Emma Clery: "Travel Writing and Sustainable Research: A Proposal Based on Mary Wollstonecraft’s Letters... (1796)"
- Date: –15:00
- Location: Engelska parken – Eng6-0031
- Organiser: The Department of Literature, The Department of Modern Languages, and Uppsala Travel Writing Seminar (RELS)
- Contact person: Paula Henrikson, Christina Kullberg
Uppsala Travel Writing Seminar (RELS)
Emma Clery, Professor of English Literature at the Department of English: “Travel Writing and Sustainable Research: A proposal based on Mary Wollstonecraft’s Letters Written During a Short Residence in Sweden, Norway and Denmark (1796)”

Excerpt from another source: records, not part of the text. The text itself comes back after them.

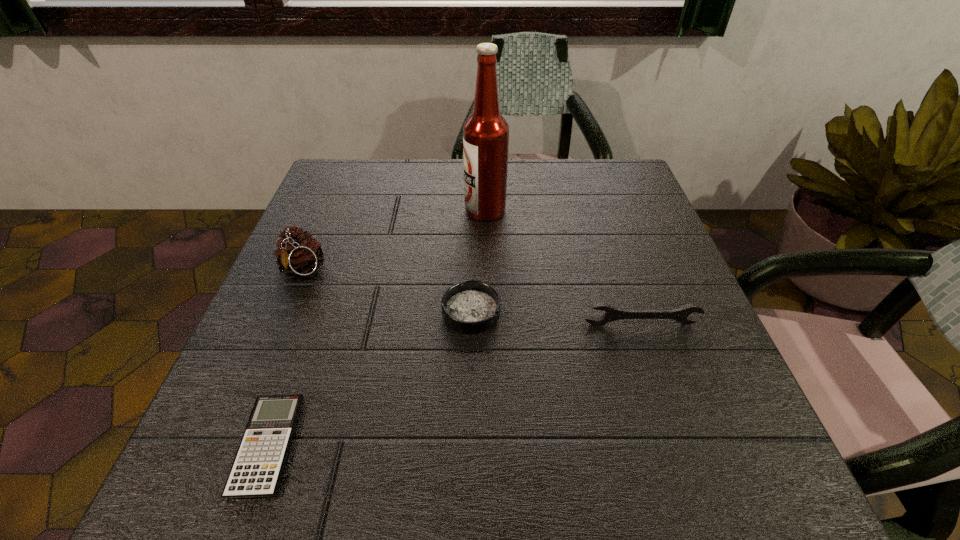 I want to click on the farthest object, so click(485, 133).

I want to click on alcohol, so click(x=485, y=133).

The image size is (960, 540). In order to click on the fourth shortest object in this screenshot , I will do `click(299, 253)`.

Locate an element on the screen. The image size is (960, 540). the third shortest object is located at coordinates (681, 315).

I want to click on wrench, so click(681, 315).

Find the location of a particular element. The image size is (960, 540). ashtray is located at coordinates (472, 307).

Locate an element on the screen. calculator is located at coordinates (256, 472).

Where is `the shortest object`? The width and height of the screenshot is (960, 540). the shortest object is located at coordinates (256, 472).

You are a GUI agent. You are given a task and a screenshot of the screen. Output one action in this format:
    pyautogui.click(x=<x>, y=<y>)
    Task: Click on the free region located 0.280m on the label side of the tallest object
    The width and height of the screenshot is (960, 540).
    Given the screenshot: What is the action you would take?
    pyautogui.click(x=348, y=211)

Locate an element on the screen. Image resolution: width=960 pixels, height=540 pixels. vacant region located on the label side of the tallest object is located at coordinates (402, 211).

At the end of June 1795 Mary Wollstonecraft, the celebrated defender of the French Revolution and proponent of women’s rights, landed in a remote part of the coast south of Gothenburg, accompanied by her one year old daughter and a maid. Wollstonecraft spent the next three and half months travelling across the border in Norway, then to Copenhagen and finally Hamburg, in quest of a missing ship commissioned by her former lover, the American entrepreneur Gilbert Imlay, carrying a cargo of silver. This commercial and legal quest is obscured in her published account of the journey, based on private letters to Imlay. Instead, Wollstonecraft mingles confessional hints with admiration of the landscape and keen observation of the differing social and political characteristics of the places she visits. This talk will outline some thoughts towards a collective research project that would use Wollstonecraft’s text as a map towards understanding and navigating today’s challenges, including the continuing struggle for gender equality and the question of how to conduct research in a zero-carbon future.
About the Lecturer
Emma Clery has just joined us at Uppsala University as a professor of English Literature at the Department of English. She was formerly employed at the University of South Hampton and her recent publications come from her Leverhulme Trust Major Fellowship on ”Romantic-era Women Writers and the Question of Progress”, and include monographs such as Jane Austen, the Banker’s Sister (Biteback 2017) and Eighteen Hundred and Eleven: Poetry, Protest and Economic Crisis (Cambridge UP 2017). She has published extensively within the areas of women’s writing in the long eighteenth century, gothic writing, print culture, and literary engagements with economic debate.